Biz, biz olmayı başaralım
Biz, 'biz' olmayı başarırsak er ya da geç savaş bitecek, kan isteyenlerin yürekleri gibi dilleri de kuruyacaktır!

Bahadır Ozan YAŞAR
İstanbul
Devletin bu topraklarda yaşayan -kimi zaman kavga etse, birbirine küsse bile yine kendi sorununu kendi çözen- farklı dillerden, inançlardan insanları birbirine düşman edecek, bitmeyecek kinler kusturacak, kan döktürecek politikalar ve söylemler ürettiğini; bunları yaparken suçu üstlenecek sürüngenler bulduğu yakın tarihte tüm çıplaklığı ile karşımızdadır.
Bir annenin kaybettiği yavrusunun ardından yıllar geçse dahi aynı hasret, aynı acı, aynı sitem, aynı feryat ile beklemesinin tam olarak karşılığıdır; çaresizlik ve yanmışlık. Süreç içerisinde bu sadece o anne veya o aileye de ait değil, yüreğinin bir köşesinde bir parça vicdan kalmış olan herkesin ortak yanmışlığı olur.

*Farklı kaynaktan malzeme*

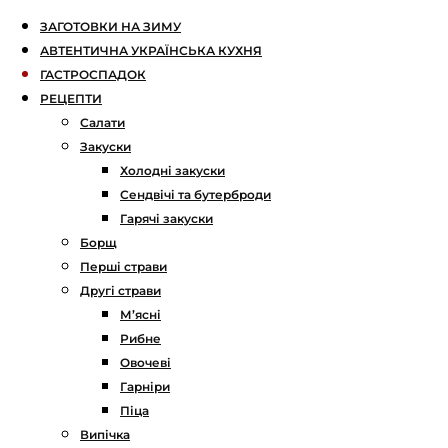
ЗАГОТОВКИ НА ЗИМУ
АВТЕНТИЧНА УКРАЇНСЬКА КУХНЯ
ГАСТРОСПАДОК
РЕЦЕПТИ
Салати
Закуски
Холодні закуски
Сендвічі та бутерброди
Гарячі закуски
Борщ
Перші страви
Другі страви
М’ясні
Рибне
Овочеві
Гарніри
Піца
Випічка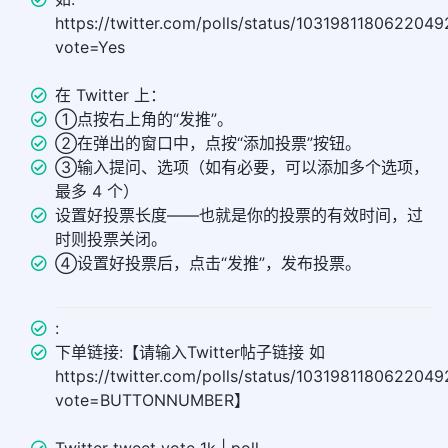
https://twitter.com/polls/status/1031981180622049
vote=Yes
在 Twitter 上：
①点按右上角的“发推”。
②在弹出的窗口中，点按“添加投票”按钮。
③输入提问、选项（如有必要，可以添加多个选项，
最多 4 个）
设置好投票长度——也就是你的投票的有效时间，过
时则投票关闭。
④设置好投票后，点击“发推”，发布投票。
:
下单链接:【请输入Twitter帖子链接 如
https://twitter.com/polls/status/1031981180622049
vote=BUTTONNUMBER】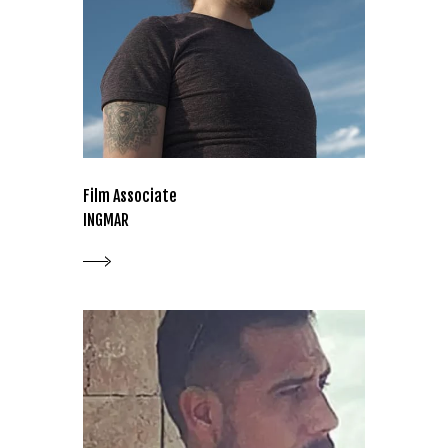
Film Associate
INGMAR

Merkeze 'insan' olmayı koymayı unuttuğumuz, renklerimizin iyice birbirinden uzaklaştığı şu dönemde kulaklarımızı yine birbirimize düşman edecek tonlar dolduruyor. Kimimizin bilinci bu tonlar karşısında çok sert bir şekilde kapanıyor. Özü olmayan, bir kaset gibi doldurulmuş gündemin kopuşunu seyretmek ile kalıyoruz.

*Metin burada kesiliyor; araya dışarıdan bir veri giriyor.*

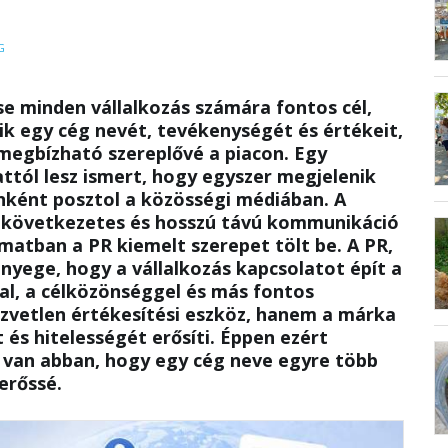
G
e minden vállalkozás számára fontos cél,
ik egy cég nevét, tevékenységét és értékeit,
megbízható szereplővé a piacon. Egy
ttól lesz ismert, hogy egyszer megjelenik
nként posztol a közösségi médiában. A
, következetes és hosszú távú kommunikáció
atban a PR kiemelt szerepet tölt be. A PR,
lényege, hogy a vállalkozás kapcsolatot épít a
al, a célközönséggel és más fontos
zvetlen értékesítési eszköz, hanem a márka
 és hitelességét erősíti. Éppen ezért
 van abban, hogy egy cég neve egyre több
erőssé.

Birbirinden farkı olmayan yitirdiğimiz nice canın ardından yorgun olan kalplerimizi, yakınmaktan yenik düşmüş dillerimizi tamir edip; yeniden, en canlı ve en yüce duygularımız ile gözyaşlarına bir son verip barışı inşa etmeliyiz.

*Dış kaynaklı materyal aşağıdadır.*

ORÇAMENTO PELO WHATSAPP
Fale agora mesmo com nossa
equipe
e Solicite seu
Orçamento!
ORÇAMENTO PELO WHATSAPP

Sonsuz mavi gökyüzüne, ezilmiş renklerimizi canlandırıp gökkuşağımızı kurabilmemiz için hemen yarın nerede olursak olalım hep bir ağızdan 'barış istiyoruz' diye haykırmalıyız.
Biz, 'biz' olmayı başarırsak er ya da geç savaş bitecek, kan isteyenlerin yürekleri gibi dilleri de kuruyacaktır!